Hacker News new | ask | show | jobs
by cthalupa 3341 days ago
I'm not a developer, so my answers are different, but I've got a handful:

- Consulting for a customer where they were deploying to new hardware with a new processor architecture, I received a report that an application was running slower on the new servers than it was on the old ones. I started out looking at things with strace and ltrace, had to move deeper and pull out perf and systemtap, but found that it looked like memory access was slower than on the old hardware. I did research on the processor, and found that it was due to the 'Intel Scalable Memory Buffers'. Since memory first had to be loaded into the buffer before the CPU could access it, things not in the buffer already had higher latency, but things already in the buffer were much more quickly accessed than they would have been previously. I worked with the developers to make up for this performance decrease in other ways. Their application was well suited for using hugepages, but they were not, and TLB pressure was causing performance bottlenecks in other areas. Switching to hugepages prevented TLB pressure, and the application ended up being even more performant on the new platform due to the increased amount of available memory allowing for a large amount of hugepage allocations.
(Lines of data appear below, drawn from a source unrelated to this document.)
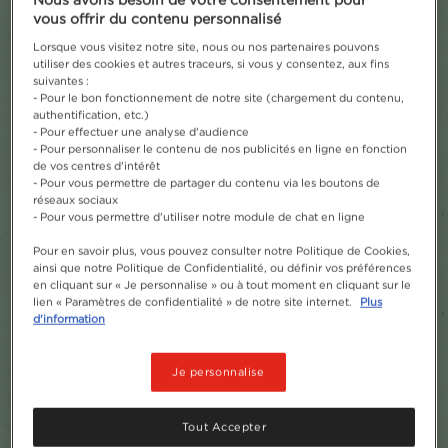
vous offrir du contenu personnalisé
Lorsque vous visitez notre site, nous ou nos partenaires pouvons
utiliser des cookies et autres traceurs, si vous y consentez, aux fins
suivantes :
- Pour le bon fonctionnement de notre site (chargement du contenu,
authentification, etc.)
- Pour effectuer une analyse d'audience
- Pour personnaliser le contenu de nos publicités en ligne en fonction
de vos centres d'intérêt
- Pour vous permettre de partager du contenu via les boutons de
réseaux sociaux
- Pour vous permettre d'utiliser notre module de chat en ligne
Pour en savoir plus, vous pouvez consulter notre Politique de Cookies,
ainsi que notre Politique de Confidentialité, ou définir vos préférences
en cliquant sur « Je personnalise » ou à tout moment en cliquant sur le
lien « Paramètres de confidentialité » de notre site internet.
Plus
d'information
Je personnalise
Tout Accepter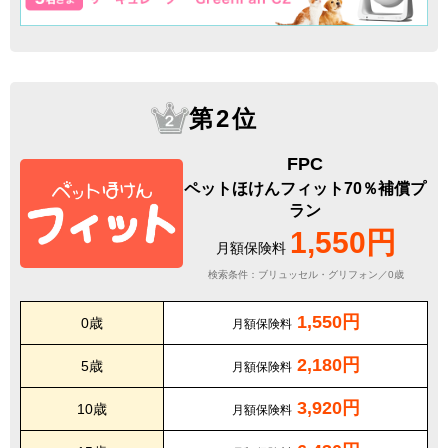
第2位
FPC
ペットほけんフィット70％補償プ
ラン
1,550円
月額保険料
検索条件：ブリュッセル・グリフォン／0歳
1,550円
0歳
月額保険料
2,180円
5歳
月額保険料
3,920円
10歳
月額保険料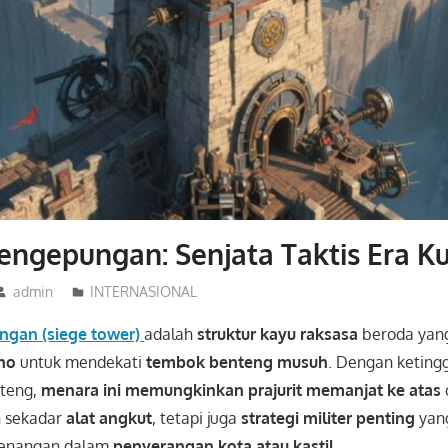
ngepungan: Senjata Taktis Era K
admin
INTERNASIONAL
gan (siege tower)
adalah
struktur kayu raksasa
beroda yan
no
untuk mendekati
tembok benteng musuh
. Dengan keting
teng,
menara ini memungkinkan prajurit memanjat ke atas
n sekadar
alat angkut
, tetapi juga
strategi militer penting
yang
enangan dalam
penyerangan kota atau kastil
.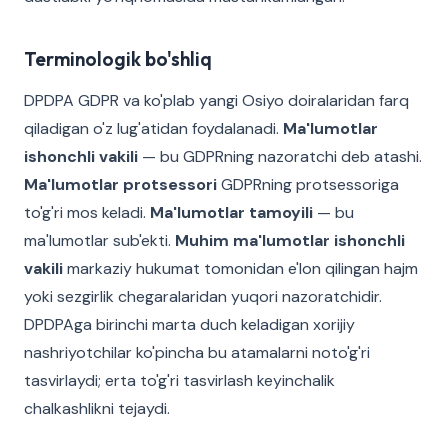
Terminologik bo'shliq
DPDPA GDPR va ko'plab yangi Osiyo doiralaridan farq
qiladigan o'z lug'atidan foydalanadi.
Ma'lumotlar
ishonchli vakili
— bu GDPRning nazoratchi deb atashi.
Ma'lumotlar protsessori
GDPRning protsessoriga
to'g'ri mos keladi.
Ma'lumotlar tamoyili
— bu
ma'lumotlar sub'ekti.
Muhim ma'lumotlar ishonchli
vakili
markaziy hukumat tomonidan e'lon qilingan hajm
yoki sezgirlik chegaralaridan yuqori nazoratchidir.
DPDPAga birinchi marta duch keladigan xorijiy
nashriyotchilar ko'pincha bu atamalarni noto'g'ri
tasvirlaydi; erta to'g'ri tasvirlash keyinchalik
chalkashlikni tejaydi.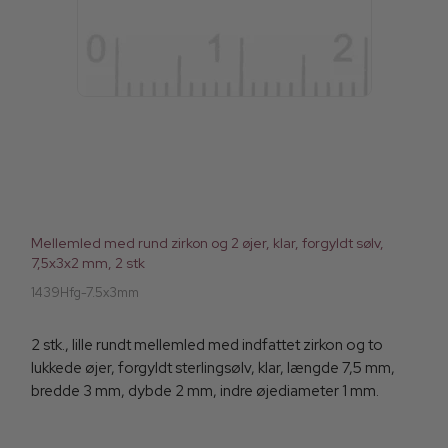
Mellemled med rund zirkon og 2 øjer, klar, forgyldt sølv,
7,5x3x2 mm, 2 stk
1439Hfg-7.5x3mm
2 stk., lille rundt mellemled med indfattet zirkon og to
lukkede øjer, forgyldt sterlingsølv, klar, længde 7,5 mm,
bredde 3 mm, dybde 2 mm, indre øjediameter 1 mm.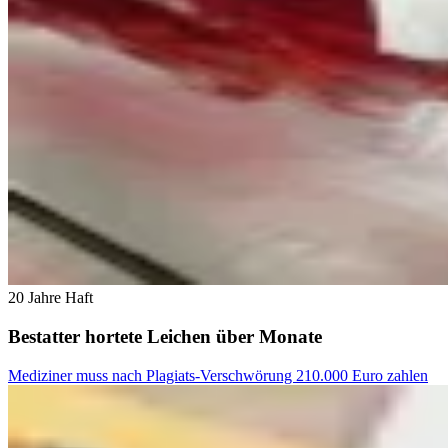
20 Jahre Haft
Bestatter hortete Leichen über Monate
Mediziner muss nach Plagiats-Verschwörung 210.000 Euro zahlen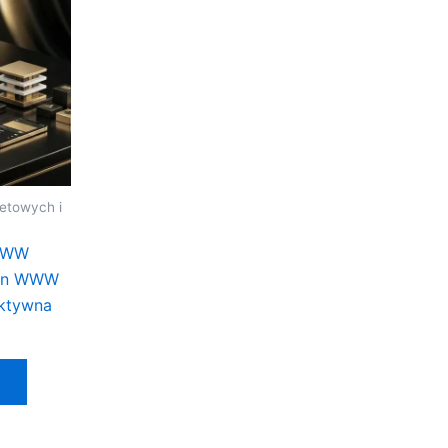
netowych i
WWW
ron WWW
aktywna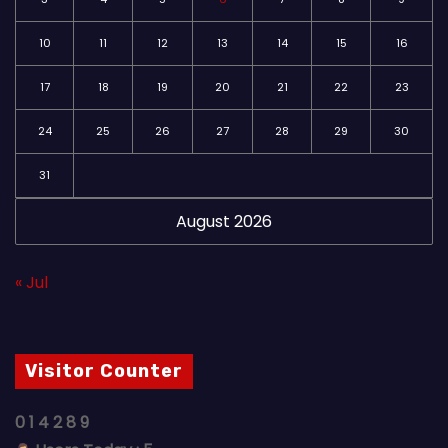
10
11
12
13
14
15
16
17
18
19
20
21
22
23
24
25
26
27
28
29
30
31
August 2026
« Jul
Visitor Counter
0
1
4
2
8
9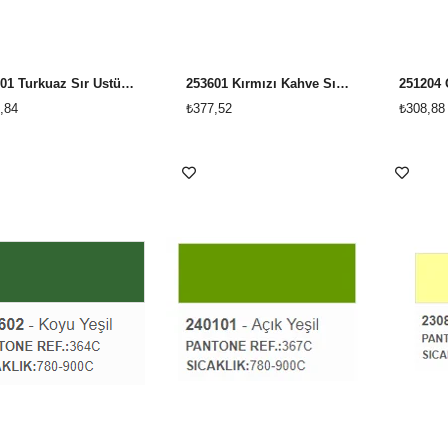
260101 Turkuaz Sır Üstü Dekor Boyası
253601 Kırmızı Kahve Sır Üstü Dekor Boyası
,84
₺377,52
₺308,88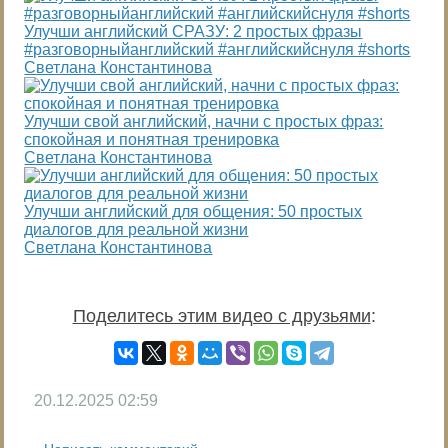
Улучши английский СРАЗУ: 2 простых фразы
#разговорныйанглийский #английскийснуля #shorts
Светлана Константинова
Улучши свой английский, начни с простых фраз:
спокойная и понятная тренировка
Светлана Константинова
Улучши английский для общения: 50 простых
диалогов для реальной жизни
Светлана Константинова
Поделитесь этим видео с друзьями
:
20.12.2025
02:59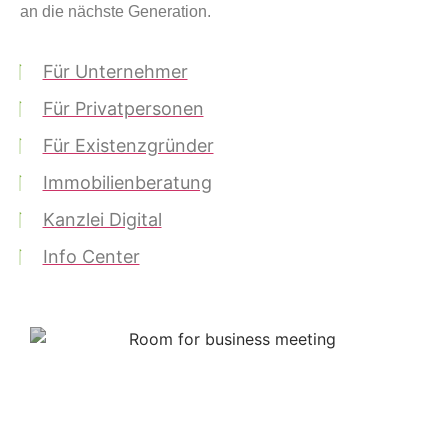
an die nächste Generation.
Für Unternehmer
Für Privatpersonen
Für Existenzgründer
Immobilienberatung
Kanzlei Digital
Info Center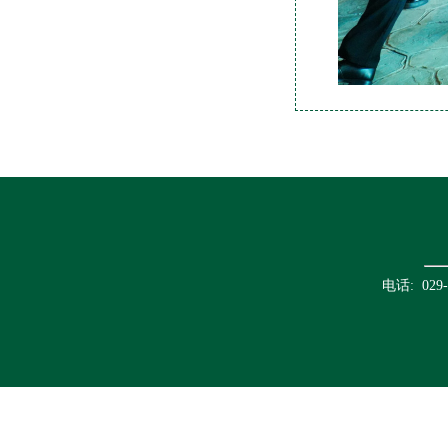
电话: 02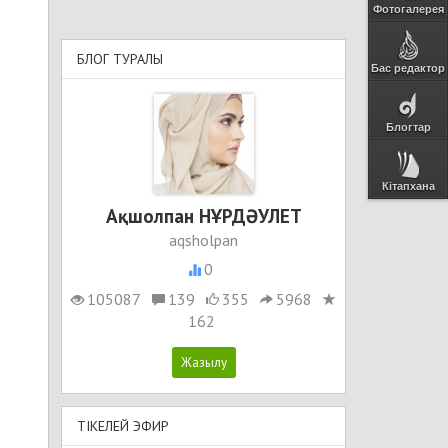
Фотогалерея
БЛОГ ТУРАЛЫ
Бас редактор
Блогтар
Кітапхана
Ақшолпан НҰРДӘУЛЕТ
aqsholpan
0
105087
139
355
5968
162
ТІКЕЛЕЙ ЭФИР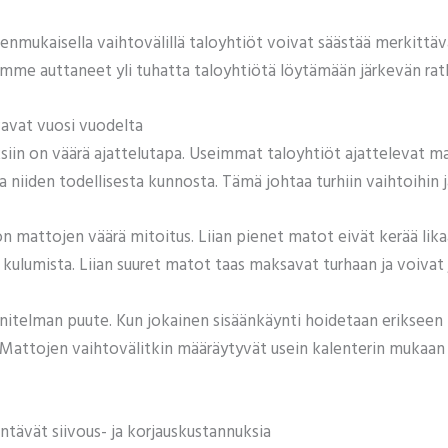
enmukaisella vaihtovälillä taloyhtiöt voivat säästää merkittäväs
emme auttaneet yli tuhatta taloyhtiötä löytämään järkevän rat
vavat vuosi vuodelta
siin on väärä ajattelutapa. Useimmat taloyhtiöt ajattelevat ma
 niiden todellisesta kunnosta. Tämä johtaa turhiin vaihtoihin j
 mattojen väärä mitoitus. Liian pienet matot eivät kerää lika
 kulumista. Liian suuret matot taas maksavat turhaan ja voivat 
itelman puute. Kun jokainen sisäänkäynti hoidetaan erikseen
Mattojen vaihtovälitkin määräytyvät usein kalenterin mukaan se
tävät siivous- ja korjauskustannuksia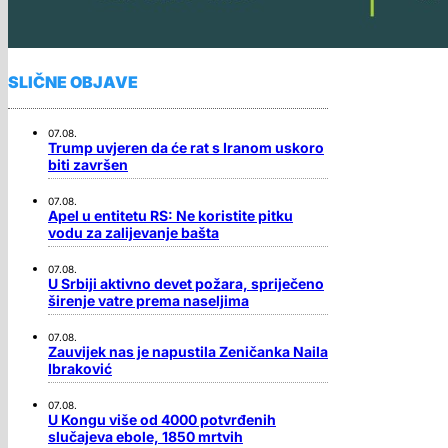
SLIČNE OBJAVE
07.08.
Trump uvjeren da će rat s Iranom uskoro
biti završen
07.08.
Apel u entitetu RS: Ne koristite pitku
vodu za zalijevanje bašta
07.08.
U Srbiji aktivno devet požara, spriječeno
širenje vatre prema naseljima
07.08.
Zauvijek nas je napustila Zeničanka Naila
Ibraković
07.08.
U Kongu više od 4000 potvrđenih
slučajeva ebole, 1850 mrtvih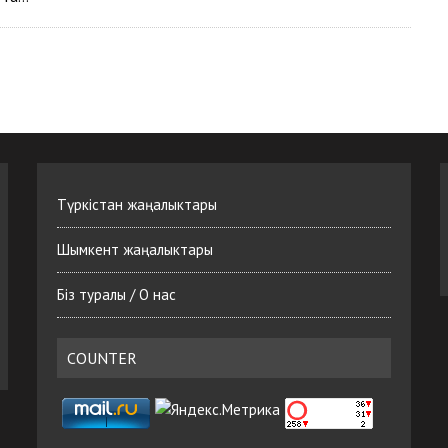
Түркістан жаңалыктары
Шымкент жаңалыктары
Біз туралы / О нас
COUNTER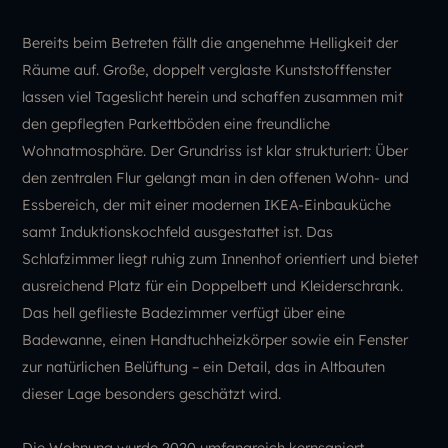
Bereits beim Betreten fällt die angenehme Helligkeit der
Räume auf. Große, doppelt verglaste Kunststofffenster
lassen viel Tageslicht herein und schaffen zusammen mit
den gepflegten Parkettböden eine freundliche
Wohnatmosphäre. Der Grundriss ist klar strukturiert: Über
den zentralen Flur gelangt man in den offenen Wohn- und
Essbereich, der mit einer modernen IKEA-Einbauküche
samt Induktionskochfeld ausgestattet ist. Das
Schlafzimmer liegt ruhig zum Innenhof orientiert und bietet
ausreichend Platz für ein Doppelbett und Kleiderschrank.
Das hell geflieste Badezimmer verfügt über eine
Badewanne, einen Handtuchheizkörper sowie ein Fenster
zur natürlichen Belüftung – ein Detail, das in Altbauten
dieser Lage besonders geschätzt wird.
Die Wohnung wurde 2020 umfangreich kernsaniert,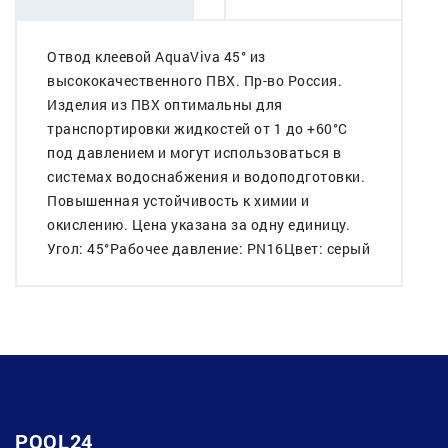
Отвод клеевой AquaViva 45° из
высококачественного ПВХ. Пр-во Россия.
Изделия из ПВХ оптимальны для
транспортировки жидкостей от 1 до +60°C
под давлением и могут использоваться в
системах водоснабжения и водоподготовки.
Повышенная устойчивость к химии и
окислению. Цена указана за одну единицу.
Угол: 45°Рабочее давление: PN16Цвет: серый
POOL24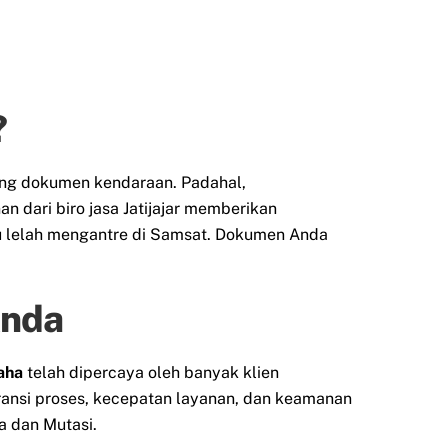
?
ang dokumen kendaraan. Padahal,
dari biro jasa Jatijajar memberikan
au lelah mengantre di Samsat. Dokumen Anda
Anda
aha
telah dipercaya oleh banyak klien
ransi proses, kecepatan layanan, dan keamanan
 dan Mutasi.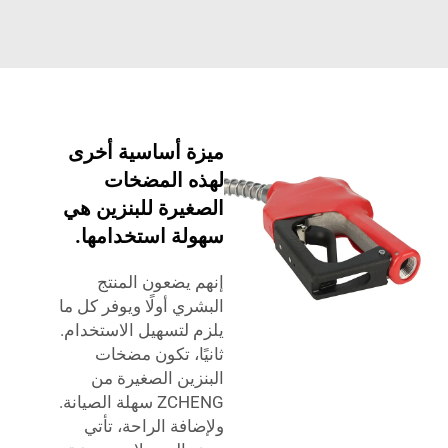
ميزة أساسية أخرى
لهذه المضخات
الصغيرة للبنزين هي
سهولة استخدامها.
إنهم يضعون المنتج
البشري أولًا ويوفر كل ما
يلزم لتسهيل الاستخدام.
ثانيًا، تكون مضخات
البنزين الصغيرة من
ZCHENG سهلة الصيانة.
ولإضافة الراحة، تأتي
- I was consulting for a customer that was running instances on a xen platform. They were having performance issues vs. their old bare metal deployment, and had already done some analysis. They gave me a perf report that was showing a massive amount of time being spent with a specific xen hypercall. I had to dig into the xen source code to figure out exactly what that hypercall was doing, as general public documentation about it was somewhat vague. I was able to determine that it bundled up a bunch of different operations, so it wasn't conclusive from that, but it did narrow down the possibilities. It was enough to point me in the right direction, however, and I was able to determine with a little bit of trial and error with some tweaking that it was ultimately related to decisions NUMA was making. It turned out that the customer had thought they were doing NUMA node pinning, and ultimately weren't. Interestingly enough, even with pinning, we still saw some of this, and completely disabling NUMA (all the way - not just balancing) actually ended up being needed to fully reclaim the lost performance. I also learned an important lesson in trusting customers - even the ones that know what they're doing aren't always right, and while I should trust them in general, verifying their answers is important. I discounted investigating NUMA as early on they told me they had their applications pinned to nodes, and I would have otherwise investigated that more quickly and probably solved the issue in less time.